Who Wrote the Star Spangled Banner?

Many will  immediately say: “Francis Scott Key.”     If this were a history test, and I’m glad it’s not, they’d get no better than a “C-” for that answer.     Here’s why.

Key wrote the words, but not the music to our national anthem. The music was written by John Stafford Smith, ironically, a British composer. The original song had different words and was written for a London social club. Surprisingly, the melody, though difficult to sing, became widely popular. As many as eighty different sets of lyrics were written to the same music. Some are naughty, and some are out and out bawdy!

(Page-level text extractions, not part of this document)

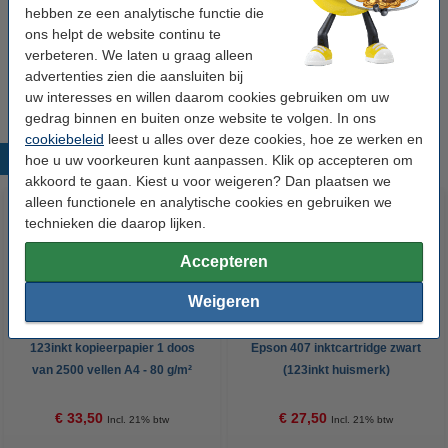
€ 83,50
hebben ze een analytische functie die
ons helpt de website continu te
Tip
verbeteren. We laten u graag alleen
Wij adviseren u om deze cartridge i.p.v. de originele cartridge te
advertenties zien die aansluiten bij
nemen.
uw interesses en willen daarom cookies gebruiken om uw
gedrag binnen en buiten onze website te volgen. In ons
cookiebeleid
leest u alles over deze cookies, hoe ze werken en
Populaire producten
hoe u uw voorkeuren kunt aanpassen. Klik op accepteren om
akkoord te gaan. Kiest u voor weigeren? Dan plaatsen we
alleen functionele en analytische cookies en gebruiken we
technieken die daarop lijken.
Accepteren
Weigeren
123inkt kopieerpapier 1 doos
Epson 407 inktcartridge zwart
van 2500 vellen A4 - 80 g/m²
(123inkt huismerk)
€ 33,50
€ 27,50
Incl. 21% btw
Incl. 21% btw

One clean and patriotic version was used as a political campaign song in 1796, for the election of John Adams, the second president of the United States.      Thus, the musical  refrain was well-known throughout the colonies at that time.

Francis Scott Key, a young Washington lawyer, was assigned to negotiate the release of an American doctor captured by the British.   During the discussions, held aboard a British warship, Key was unexpectedly forced to stay on board during a shelling of Fort McHenry, near the city of Baltimore. Watching the bombardment by the light  of the exploding artillery shells and rockets, he saw the American flag continue to wave, through the night, through the “perilous  fight” until dawn, proving that the fort had not been captured.

Inspired, Key wrote a poem entitled “The Defense of Fort McHenry.” Only later was the poem set to music, and the name changed to “The Star-Spangled Banner.” So now you know that there were two who wrote our national  anthem: Francis Scott Key and John Stafford Smith.